‘I have to know where I can go’: mundane mobilities and everyday toilet access for people living with irritable bowel syndrome (IBS)

‘I have to know where I can go’: mundane mobilities and everyday public toilet access for people living with irritable bowel syndrome (IBS)


Author/s: Lauren White

File: Go to resource 

Publication date: 2021


‘Public’ toilets are crucial to our social and geographical landscape, and access to them has become prominent in recent public and academic debates. Drawing on a qualitative study based on 25 daily diaries and follow-up interviews with people living with the common health condition irritable bowel syndrome (IBS), this paper explores toilet access through the lens of mundane mobilities. Planning journeys, mapping toilets, a reliance on commercial toilets and intersections with travel were key themes emerging from the study.

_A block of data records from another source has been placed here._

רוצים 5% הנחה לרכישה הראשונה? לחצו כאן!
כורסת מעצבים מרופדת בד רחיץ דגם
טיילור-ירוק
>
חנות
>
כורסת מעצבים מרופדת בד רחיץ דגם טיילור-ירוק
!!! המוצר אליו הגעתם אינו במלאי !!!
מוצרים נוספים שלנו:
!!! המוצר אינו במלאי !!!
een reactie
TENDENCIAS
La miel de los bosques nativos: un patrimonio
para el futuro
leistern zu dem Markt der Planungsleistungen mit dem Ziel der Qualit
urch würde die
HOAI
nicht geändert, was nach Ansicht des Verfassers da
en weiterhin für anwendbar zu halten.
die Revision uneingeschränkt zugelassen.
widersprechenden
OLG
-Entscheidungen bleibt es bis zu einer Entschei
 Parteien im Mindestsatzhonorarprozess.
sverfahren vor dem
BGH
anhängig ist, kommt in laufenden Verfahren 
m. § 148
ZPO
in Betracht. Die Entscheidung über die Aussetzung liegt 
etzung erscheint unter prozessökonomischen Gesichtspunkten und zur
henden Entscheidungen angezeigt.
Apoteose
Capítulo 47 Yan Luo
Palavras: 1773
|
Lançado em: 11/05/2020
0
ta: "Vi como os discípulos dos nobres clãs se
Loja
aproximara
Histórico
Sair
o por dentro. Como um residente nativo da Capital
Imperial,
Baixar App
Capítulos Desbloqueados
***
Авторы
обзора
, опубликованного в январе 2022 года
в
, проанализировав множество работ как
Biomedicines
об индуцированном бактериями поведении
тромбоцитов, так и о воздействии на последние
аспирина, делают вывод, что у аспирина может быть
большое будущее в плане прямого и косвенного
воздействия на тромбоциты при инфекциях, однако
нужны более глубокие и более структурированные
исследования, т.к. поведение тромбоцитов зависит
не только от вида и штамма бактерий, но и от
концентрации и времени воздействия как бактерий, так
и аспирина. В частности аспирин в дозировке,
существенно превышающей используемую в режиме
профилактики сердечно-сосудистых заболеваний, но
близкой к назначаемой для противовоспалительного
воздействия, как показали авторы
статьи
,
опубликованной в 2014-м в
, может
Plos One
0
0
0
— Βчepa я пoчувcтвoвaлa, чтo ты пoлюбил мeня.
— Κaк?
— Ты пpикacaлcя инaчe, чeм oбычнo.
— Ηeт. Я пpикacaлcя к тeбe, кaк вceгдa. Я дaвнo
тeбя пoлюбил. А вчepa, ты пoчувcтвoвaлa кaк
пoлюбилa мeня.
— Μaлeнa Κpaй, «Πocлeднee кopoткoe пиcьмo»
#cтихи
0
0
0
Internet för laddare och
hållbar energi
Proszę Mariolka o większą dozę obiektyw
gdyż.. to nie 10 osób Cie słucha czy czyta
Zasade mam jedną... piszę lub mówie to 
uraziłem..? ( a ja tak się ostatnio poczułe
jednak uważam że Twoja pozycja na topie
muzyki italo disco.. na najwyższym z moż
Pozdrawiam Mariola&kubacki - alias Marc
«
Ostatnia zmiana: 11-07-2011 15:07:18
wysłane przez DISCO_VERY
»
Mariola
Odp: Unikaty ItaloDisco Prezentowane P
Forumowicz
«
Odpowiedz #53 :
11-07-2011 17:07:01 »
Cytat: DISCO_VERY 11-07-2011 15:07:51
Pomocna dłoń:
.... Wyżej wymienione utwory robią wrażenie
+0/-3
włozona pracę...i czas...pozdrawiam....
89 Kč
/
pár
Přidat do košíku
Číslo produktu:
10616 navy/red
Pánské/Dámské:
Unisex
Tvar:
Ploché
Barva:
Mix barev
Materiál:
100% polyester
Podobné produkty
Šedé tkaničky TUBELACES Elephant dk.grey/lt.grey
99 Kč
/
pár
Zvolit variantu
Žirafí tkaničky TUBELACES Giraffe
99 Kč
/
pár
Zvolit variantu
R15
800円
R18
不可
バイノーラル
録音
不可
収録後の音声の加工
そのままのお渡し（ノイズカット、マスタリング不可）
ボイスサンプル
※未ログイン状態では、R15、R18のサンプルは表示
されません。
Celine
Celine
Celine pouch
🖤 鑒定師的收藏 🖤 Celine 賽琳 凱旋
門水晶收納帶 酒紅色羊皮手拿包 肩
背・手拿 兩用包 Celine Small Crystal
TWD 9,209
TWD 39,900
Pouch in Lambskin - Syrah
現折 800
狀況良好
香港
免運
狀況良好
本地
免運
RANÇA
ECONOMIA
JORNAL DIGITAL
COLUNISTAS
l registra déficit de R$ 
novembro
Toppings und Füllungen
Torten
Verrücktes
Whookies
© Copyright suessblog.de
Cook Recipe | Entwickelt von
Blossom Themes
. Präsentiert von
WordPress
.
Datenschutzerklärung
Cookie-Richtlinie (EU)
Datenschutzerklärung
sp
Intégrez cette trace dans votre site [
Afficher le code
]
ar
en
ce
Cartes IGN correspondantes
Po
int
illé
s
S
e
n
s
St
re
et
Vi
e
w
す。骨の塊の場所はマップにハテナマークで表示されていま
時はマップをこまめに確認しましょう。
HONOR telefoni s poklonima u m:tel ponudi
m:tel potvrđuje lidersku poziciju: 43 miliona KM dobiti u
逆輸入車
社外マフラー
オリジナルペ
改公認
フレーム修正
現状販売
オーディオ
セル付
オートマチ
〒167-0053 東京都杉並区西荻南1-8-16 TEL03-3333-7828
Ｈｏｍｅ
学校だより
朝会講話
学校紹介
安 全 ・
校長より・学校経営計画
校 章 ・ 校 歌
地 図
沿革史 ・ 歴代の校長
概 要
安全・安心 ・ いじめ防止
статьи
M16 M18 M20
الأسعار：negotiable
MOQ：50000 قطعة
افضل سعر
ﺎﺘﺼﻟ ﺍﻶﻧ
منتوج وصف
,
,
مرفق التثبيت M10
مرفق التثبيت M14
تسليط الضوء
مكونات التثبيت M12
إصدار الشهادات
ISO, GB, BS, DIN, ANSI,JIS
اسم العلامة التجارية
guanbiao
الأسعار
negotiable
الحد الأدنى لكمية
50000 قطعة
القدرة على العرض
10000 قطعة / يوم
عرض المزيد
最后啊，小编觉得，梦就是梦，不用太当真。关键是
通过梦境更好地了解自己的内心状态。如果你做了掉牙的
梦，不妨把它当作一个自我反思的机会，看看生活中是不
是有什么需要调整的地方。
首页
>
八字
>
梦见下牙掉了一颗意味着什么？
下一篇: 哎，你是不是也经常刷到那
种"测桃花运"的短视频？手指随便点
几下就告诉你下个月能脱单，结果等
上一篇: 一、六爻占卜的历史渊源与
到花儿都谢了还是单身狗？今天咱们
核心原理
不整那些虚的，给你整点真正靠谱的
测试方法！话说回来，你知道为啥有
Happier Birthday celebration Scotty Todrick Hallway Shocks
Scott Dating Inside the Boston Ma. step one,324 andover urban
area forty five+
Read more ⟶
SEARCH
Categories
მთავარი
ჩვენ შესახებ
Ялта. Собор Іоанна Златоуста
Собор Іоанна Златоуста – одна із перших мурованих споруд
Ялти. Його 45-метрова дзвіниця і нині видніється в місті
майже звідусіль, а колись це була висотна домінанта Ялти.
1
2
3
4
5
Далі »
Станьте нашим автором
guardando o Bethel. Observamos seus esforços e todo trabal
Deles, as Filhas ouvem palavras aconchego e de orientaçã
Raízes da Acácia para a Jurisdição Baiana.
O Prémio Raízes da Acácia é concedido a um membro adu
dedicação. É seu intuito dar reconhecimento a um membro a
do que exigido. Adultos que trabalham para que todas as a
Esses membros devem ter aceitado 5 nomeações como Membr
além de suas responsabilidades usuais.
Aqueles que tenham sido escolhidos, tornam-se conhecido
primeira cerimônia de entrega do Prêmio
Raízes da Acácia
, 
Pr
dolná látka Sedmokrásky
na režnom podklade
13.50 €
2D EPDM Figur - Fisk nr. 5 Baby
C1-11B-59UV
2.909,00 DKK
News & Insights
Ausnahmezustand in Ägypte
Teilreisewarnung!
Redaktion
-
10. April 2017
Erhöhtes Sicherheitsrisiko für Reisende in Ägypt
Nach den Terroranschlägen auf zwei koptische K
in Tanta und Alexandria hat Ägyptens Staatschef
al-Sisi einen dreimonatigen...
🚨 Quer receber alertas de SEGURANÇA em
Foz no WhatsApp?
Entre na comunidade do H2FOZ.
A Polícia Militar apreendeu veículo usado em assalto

Through the lease of IBS, we see how navigations of seemingly everyday mobilities are problematised through the bodily precarity of unpredictable symptoms intertwined with the availability, comfort and knowledge of ‘public’ toilets. This paper works at demonstrating the interdependency between everyday mobilities and toilet access. IBS offers a particularly useful insight in which the common but often hidden nature of the condition demonstrates the multiplicities of ‘public’ toilet access and how the unpredictability of access meets with, and is embodied, by those with the condition.

This paper contributes to interdisciplinary toilet scholarship by engaging in mundane and embodied geographies and centralises toilets as a site of connection for those studying everyday mobilities.